Sunday, April 15, 2007

Not the symbol of the Galactic Empire

In the galaxy of Isaac Asimov's Foundation series, the Galactic Empire had a logo featuring a spaceship and a sun. (In Prelude to Foundation, imperial security forces were called "Sunbadgers".) Today's reading from the Psalms doesn't have any spaceships, but it does say ...
For the Lord God is a sun and shield;
the Lord bestows favor and honor;
no good thing does he withhold
from those whose walk is blameless.
Psalm 84:11
That's a sun and shield, not spaceship and sun. But more practically, I'm glad to read that the Lord bestows favor and honor. Because unlike some caricatures of the Lord as hanging judge or cosmic killjoy, the truth is that he wants to build us up and give favor and honor.

The next part of the verse -- that he withholds no good thing from the blameless -- I don't think is to be taken mathematically. If you don't have enough to eat, that doesn't prove that your walk is blameworthy. Nor does it prove that food is bad (or fasting is good).

And if you get some sort of auto-immune disease or cancer, that doesn't prove anything either. It reminds me of a place in the New Testament that tells husbands to be kind to their wives, so that nothing will hinder their prayers. Not mathematical propositions, but wise advice. I think we can count on God to be with us in whatever situation we're in, and we can hope for great things.

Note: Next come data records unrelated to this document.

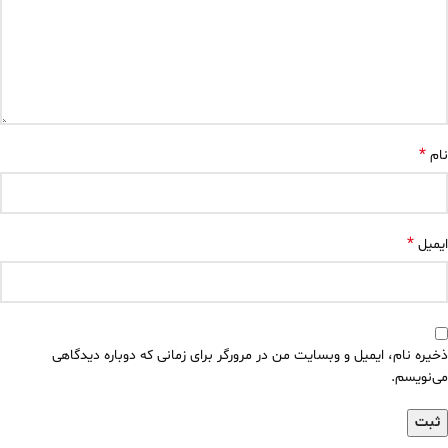
*
نام
*
ایمیل
ذخیره نام، ایمیل و وبسایت من در مرورگر برای زمانی که دوباره دیدگاهی
می‌نویسم.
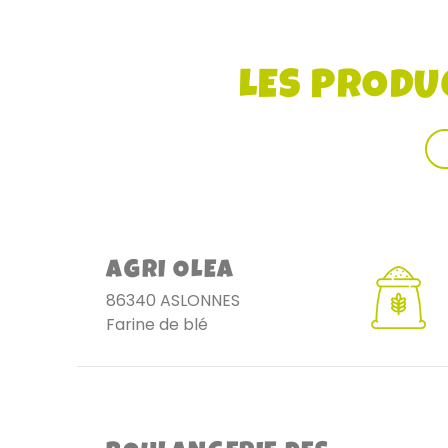
LES PRODU
AGRI OLEA
86340 ASLONNES
Farine de blé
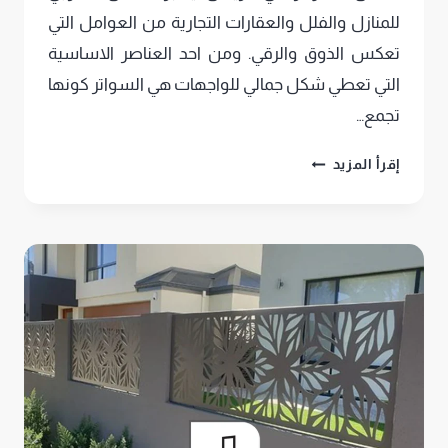
للمنازل والفلل والعقارات التجارية من العوامل التي
تعكس الذوق والرقي. ومن احد العناصر الاساسية
التي تعطي شكل جمالي للواجهات هي السواتر كونها
تجمع…
اشكال
إقرأ المزيد
السواتر
في
الرياض
,سواتر
خشب
وحديد
وقماش
للفيلا
والمنازل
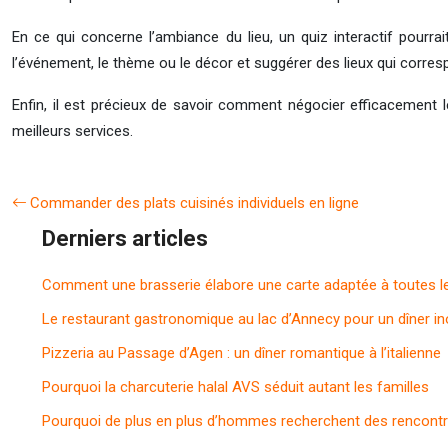
En ce qui concerne l’ambiance du lieu, un quiz interactif pourra
l’événement, le thème ou le décor et suggérer des lieux qui corres
Enfin, il est précieux de savoir comment négocier efficacement le
meilleurs services.
Commander des plats cuisinés individuels en ligne
Derniers articles
Comment une brasserie élabore une carte adaptée à toutes l
Le restaurant gastronomique au lac d’Annecy pour un dîner in
Pizzeria au Passage d’Agen : un dîner romantique à l’italienne
Pourquoi la charcuterie halal AVS séduit autant les familles
Pourquoi de plus en plus d’hommes recherchent des rencontr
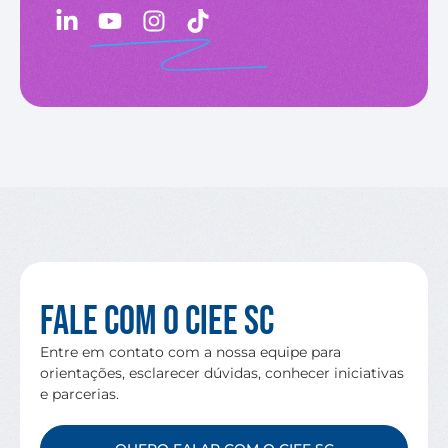
Fale com o CIEE SC
Entre em contato com a nossa equipe para
orientações, esclarecer dúvidas, conhecer iniciativas
e parcerias.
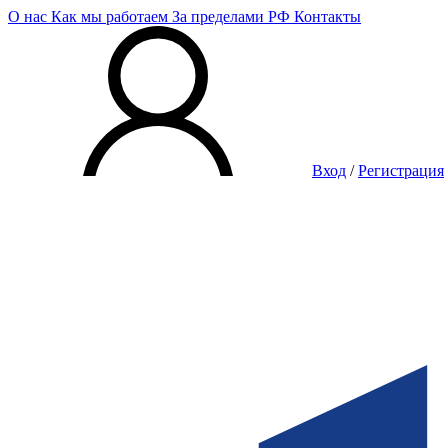
О нас
Как мы работаем
За пределами РФ
Контакты
Вход
/
Регистрация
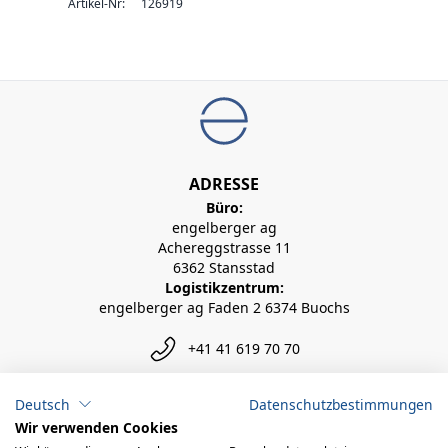
Artikel-Nr:
126919
ADRESSE
Büro:
engelberger ag
Achereggstrasse 11
6362 Stansstad
Logistikzentrum:
engelberger ag Faden 2 6374 Buochs
+41 41 619 70 70
info@engelberger.ch
Deutsch
Datenschutzbestimmungen
Wir verwenden Cookies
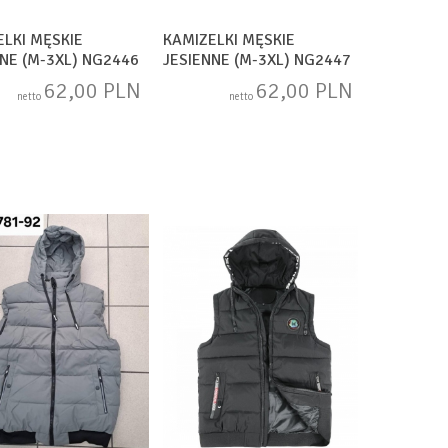
ELKI MĘSKIE
KAMIZELKI MĘSKIE
NNE (M-3XL) NG2446
JESIENNE (M-3XL) NG2447
62,00 PLN
62,00 PLN
netto
netto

And this passage does encourage me to walk blamelessly.

But what does that mean? My understanding is not that we have to be perfect (thank God!), but when we're wrong, we ought to confess and repent. I recently read an article that illustrates this: The Joy of Being Wrong. The author said that when confronted, I have a choice: to seek truth, or to try to prove that I'm right (and my interlocutor wrong).

Being blameless means, I think, to seek truth in those cases. And if some time later I discover that maybe I wasn't seeking truth earlier, to then seek truth in that situation, and so on.

To turn toward the light always, in other words. To walk blamelessly and to seek honor. May the Lord help us to do so.